4

This is one of those generic questions whose only correct answer is ``it depends''. What are the criteria?

  • What is monitored?
    • Reachability, availability? e.g. is a link up/down, does host respond to ICMP, etc.
    • Services? e.g. is something listening at the right port, is a named service running, etc.
    • Resources? CPU usage? e.g. % of total possible, cumulative time, total or per proceess. disk usage? network usage? e.g. bytes or packets moved in or out.
    • Services? e.g. is something listening at the right port, is a named service running, etc.
    • Service or application specific metrics? e.g. DB transactions per second, SMTP messages send or received, etc.
  • How are monitored elements discovered/added/setup/configured? Is there auto discovery? Manual setup?
  • How are particular elements monitored?
    • a local agent? e.g. to do periodic "df" or "ps" or "ping"
    • SNMP?
    • JMX?
    • windows performance counters?
  • How is notification done? e.g. console, email, pager, SMS, IM, etc.

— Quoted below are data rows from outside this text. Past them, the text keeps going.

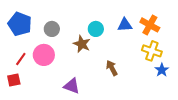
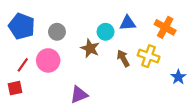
blue triangle: (125, 25) -> (128, 23), moved
yellow cross: (152, 51) -> (149, 56), moved
brown arrow: (112, 68) -> (123, 58), moved
purple triangle: (72, 86) -> (79, 95), turned -42

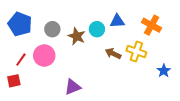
brown star: (90, 48) -> (77, 36), moved
brown arrow: (123, 58) -> (113, 53), turned -35

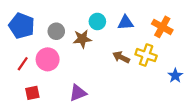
cyan circle: (97, 29) -> (97, 21), moved
brown star: (77, 36) -> (82, 39), turned -30
red square: (14, 81) -> (32, 93), moved

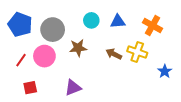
gray circle: (56, 31) -> (53, 30), size x1.5
brown star: (82, 39) -> (78, 48), moved

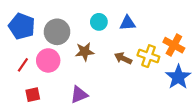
orange cross: (152, 25) -> (174, 45), moved
blue star: (165, 71) -> (178, 77), size x1.6

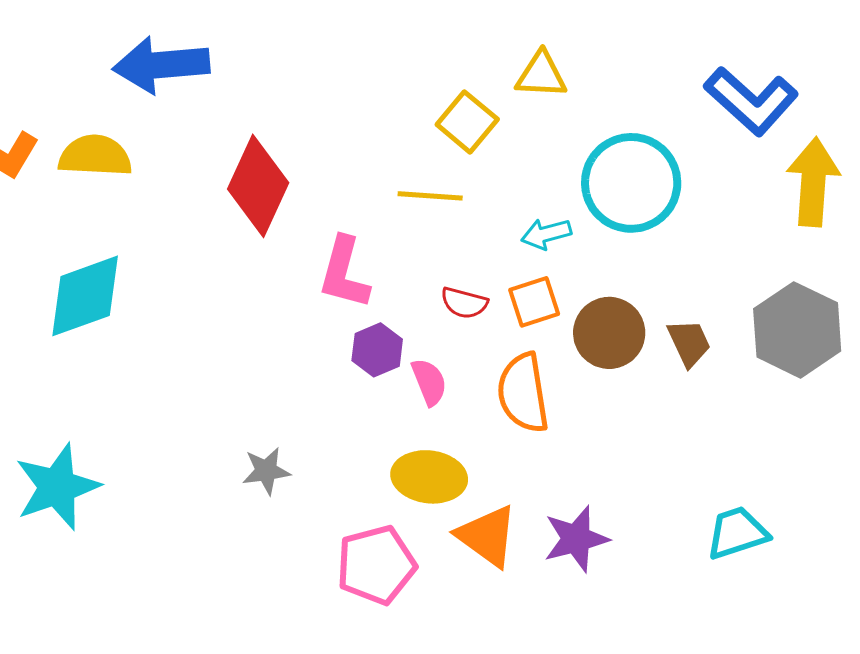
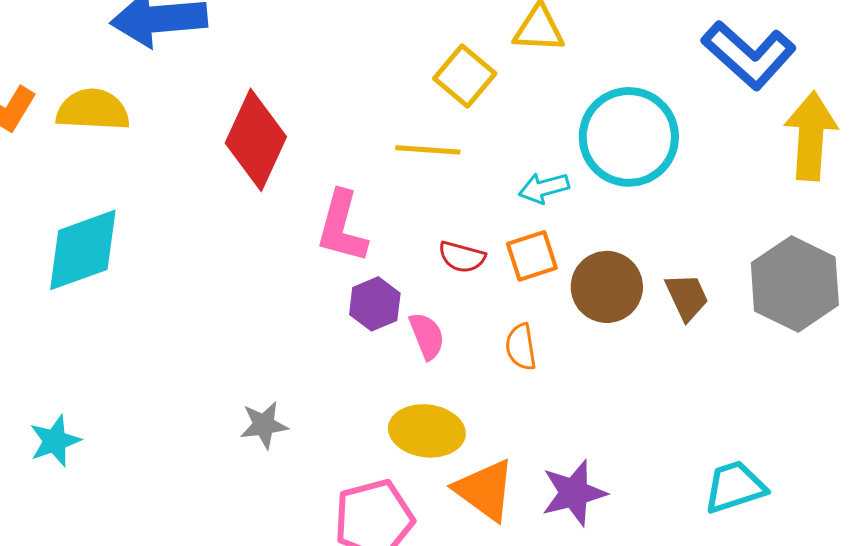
orange semicircle: (523, 393) -> (521, 347), size x0.6
cyan star: (57, 487) -> (55, 441), size x0.6

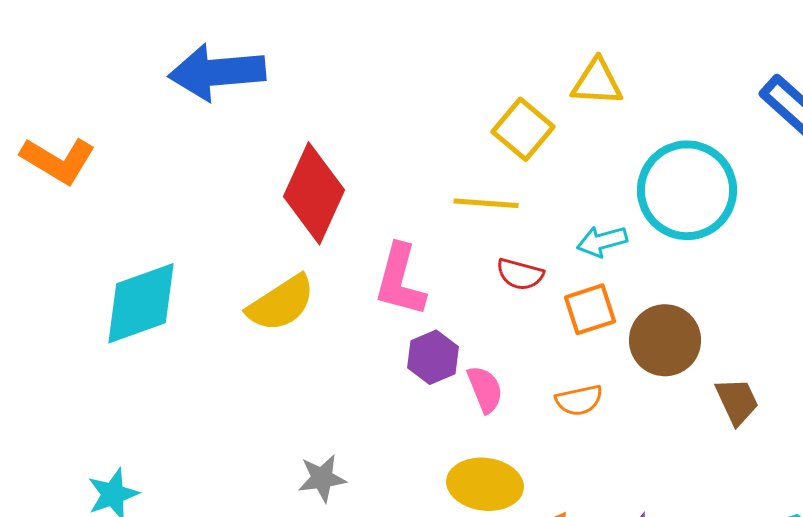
yellow semicircle: (93, 110) -> (281, 303), moved, turned 144
red semicircle: (462, 257) -> (520, 274), moved
brown trapezoid: (687, 297) -> (737, 401), moved
orange semicircle: (521, 347) -> (579, 400), turned -93

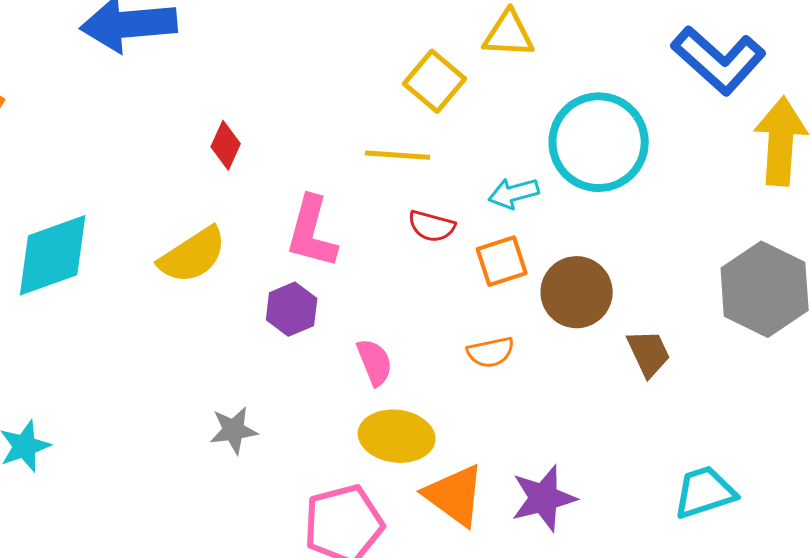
red diamond: (314, 193) -> (226, 145), size x0.5
purple hexagon: (433, 357) -> (292, 309), moved
pink semicircle: (485, 389) -> (375, 362), moved

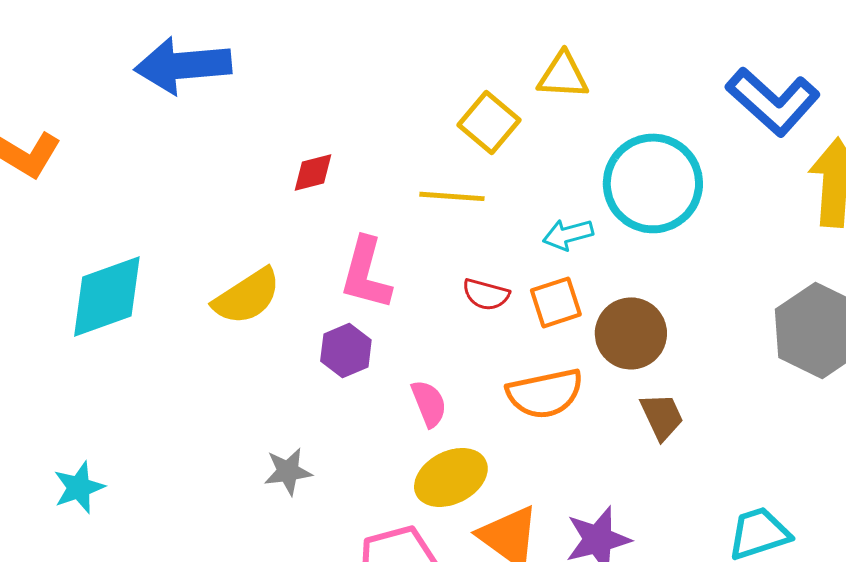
red diamond: (226, 145) -> (313, 172), moved, turned 51
red semicircle: (432, 226) -> (486, 294), moved
orange semicircle: (491, 352) -> (545, 393), size x1.6
brown trapezoid: (649, 353) -> (662, 416), moved
yellow ellipse: (397, 436) -> (451, 477), turned -34

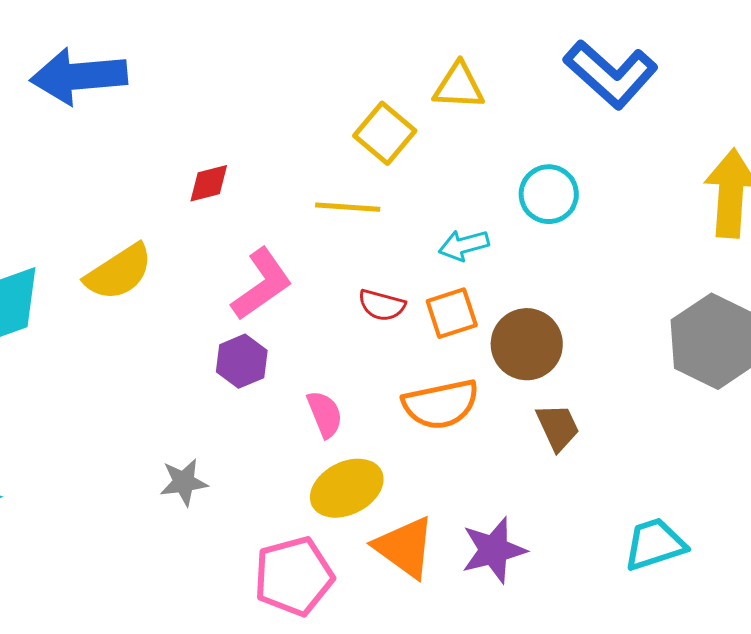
blue L-shape: (773, 101) -> (611, 74), moved
cyan circle: (653, 183) -> (549, 194), size x0.6
pink L-shape: (366, 273) -> (262, 284), turned -140
yellow semicircle: (247, 296) -> (119, 272), moved

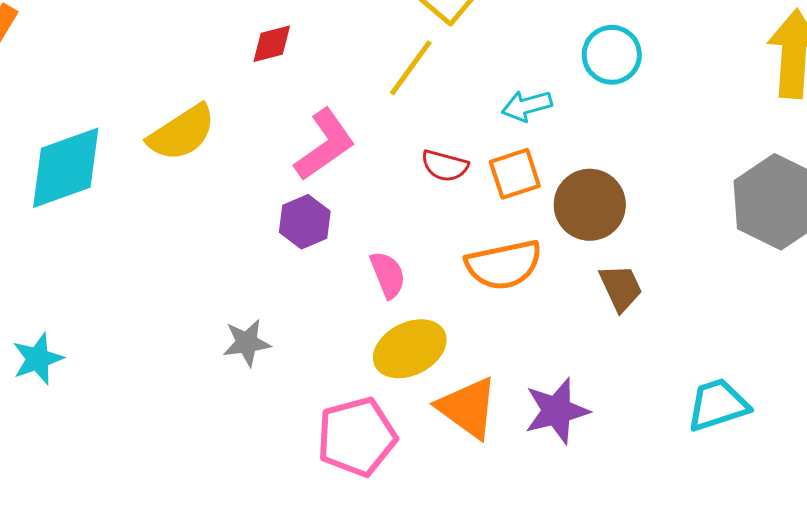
yellow line: (348, 207) -> (411, 68), turned -58

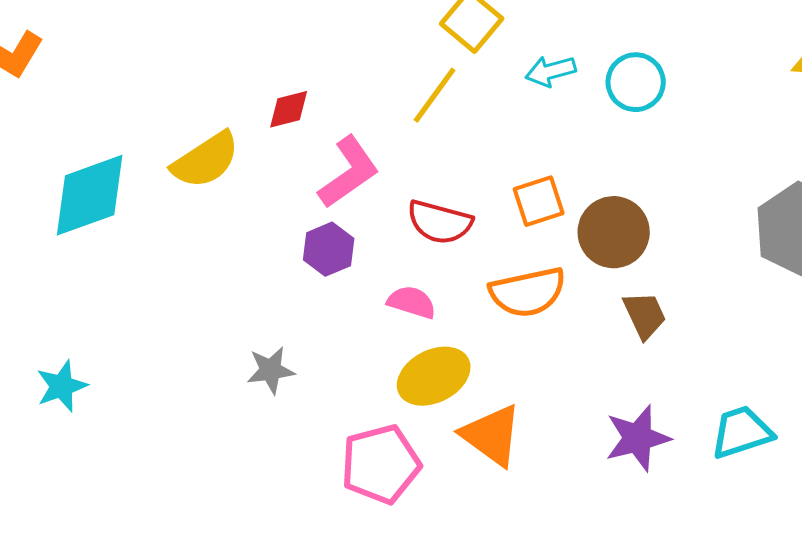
red diamond: (272, 44) -> (289, 109), moved
cyan arrow: (527, 106) -> (551, 71), moved
red semicircle: (445, 166) -> (440, 222), moved, size x1.4
pink semicircle: (388, 275) -> (412, 302), turned -51
purple star: (557, 411) -> (638, 438), moved

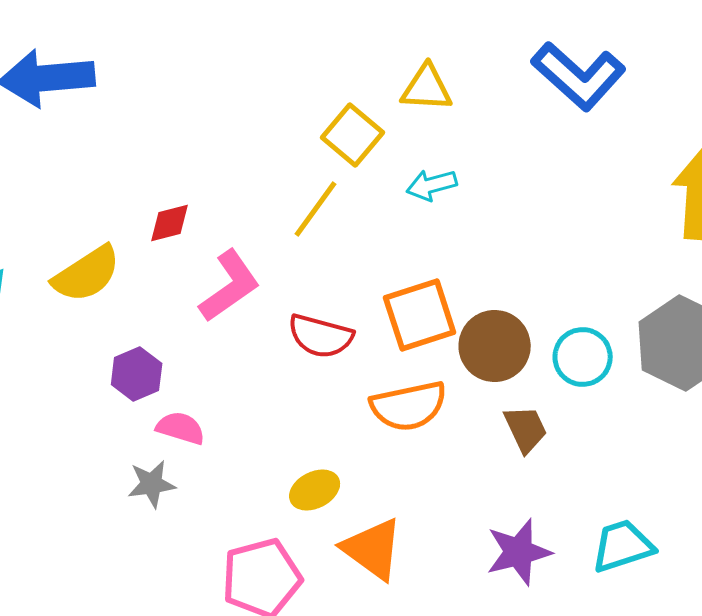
cyan circle: (636, 82) -> (583, 357), moved
orange square: (539, 201) -> (420, 315), size x1.4
purple hexagon: (329, 249) -> (137, 374), moved
pink semicircle: (412, 302) -> (181, 428), moved
yellow ellipse: (434, 376) -> (315, 490), size x0.7

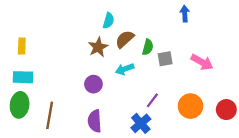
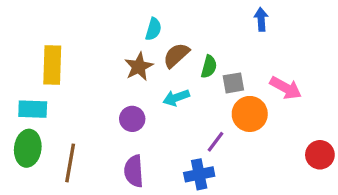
yellow rectangle: (22, 46) -> (52, 65), moved, size x1.6
orange circle: (190, 106) -> (250, 114), moved
blue cross: (141, 123) -> (199, 174), turned 30

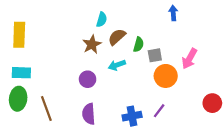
yellow rectangle: (52, 65) -> (19, 35), moved
pink arrow: (286, 88) -> (190, 59), turned 90
purple line: (215, 142) -> (159, 111), moved
brown line: (70, 163) -> (46, 108), turned -30

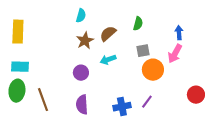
blue arrow: (173, 13) -> (179, 33), moved
cyan semicircle: (102, 20) -> (81, 16), moved
green semicircle: (139, 44) -> (138, 24), moved

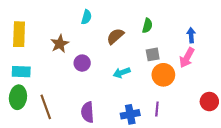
brown star: (85, 41) -> (60, 44), moved
cyan arrow: (108, 60) -> (122, 73), moved
purple circle: (81, 73) -> (82, 63), moved
purple line: (147, 102) -> (157, 109), turned -32

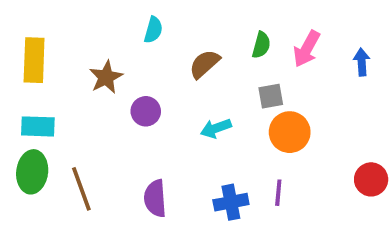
blue arrow: (191, 35) -> (362, 62), moved
pink arrow: (187, 58) -> (307, 49), moved

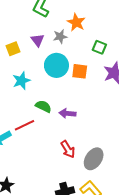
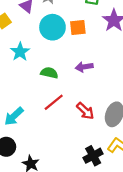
purple arrow: (67, 113) -> (84, 67), moved
red line: (24, 125) -> (54, 102), moved

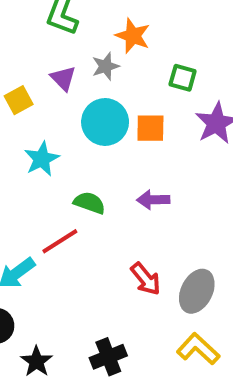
red line: (54, 102) -> (60, 241), moved
black cross: (93, 156) -> (108, 357), moved

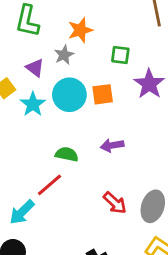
orange star: (133, 36) -> (80, 30), turned -30
cyan star: (42, 159) -> (33, 104), moved

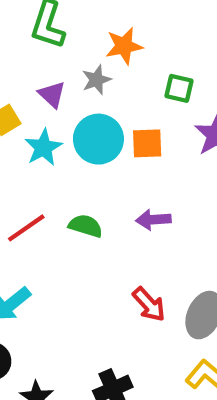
red line: (50, 185) -> (26, 228), moved

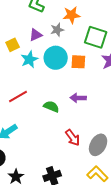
green square: (179, 88) -> (96, 37), size x1.6
purple triangle: (52, 95) -> (36, 35), turned 48
green semicircle: (86, 226) -> (51, 107), moved

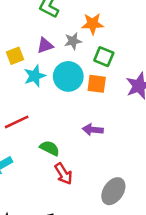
green square: (96, 37) -> (104, 57), moved, size x0.7
green semicircle: (51, 107) -> (50, 148), moved
red arrow: (73, 138) -> (63, 174), moved

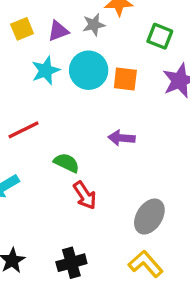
yellow square: (15, 56) -> (22, 29), moved
green square: (104, 57) -> (160, 36), moved

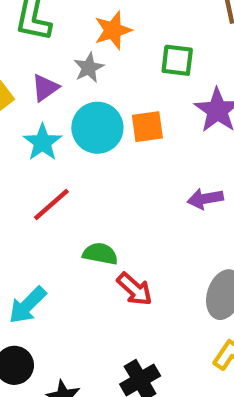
red line: (23, 130) -> (51, 205), moved
purple arrow: (121, 138) -> (205, 199), moved

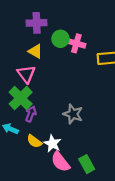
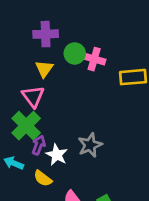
yellow triangle: (35, 51) -> (44, 69), turned 35
gray star: (73, 114) -> (90, 145), turned 30
white star: (52, 144) -> (57, 155), moved

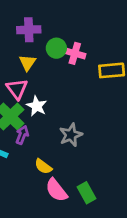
white star: (57, 155) -> (37, 106), moved
yellow semicircle: (43, 178) -> (43, 166), moved

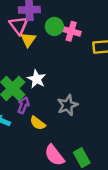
pink triangle: (17, 89) -> (19, 25), moved
yellow semicircle: (43, 166) -> (38, 123), moved

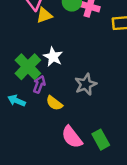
yellow triangle: (28, 40) -> (44, 15), turned 35

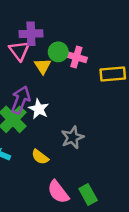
yellow triangle: (44, 15) -> (43, 66), moved, turned -42
purple arrow: (39, 84) -> (21, 100), moved, size x1.5

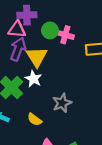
pink triangle: (19, 51) -> (17, 29), turned -48
yellow triangle: (43, 66) -> (37, 57), moved, size x1.5
purple arrow: (21, 100) -> (18, 49), moved

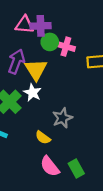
purple cross: (27, 15) -> (41, 26), moved
pink triangle: (17, 29) -> (24, 25), moved
yellow semicircle: (35, 119) -> (43, 137), moved

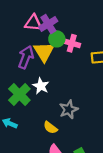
purple cross: (41, 26) -> (48, 24), turned -30
yellow triangle: (36, 70) -> (44, 52), moved

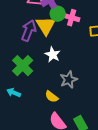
white star: (41, 86) -> (53, 55), moved

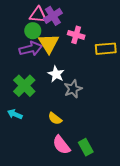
green circle: (58, 14) -> (33, 31), moved
purple arrow: (29, 31) -> (31, 49), turned 55
gray star: (69, 80) -> (73, 89), moved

  • How are elements and notifications grouped and prioritized?
    • e.g. will a link failure set off notifications for all the service or reachability elements behind that link? Or a just one? Or is it configurable?
    • e.g. will a host failure set off notifications for all the services or applications hosted there and for lack of resource monitoring data?
    • is there automatic case/ticket/issue creation in tracking system?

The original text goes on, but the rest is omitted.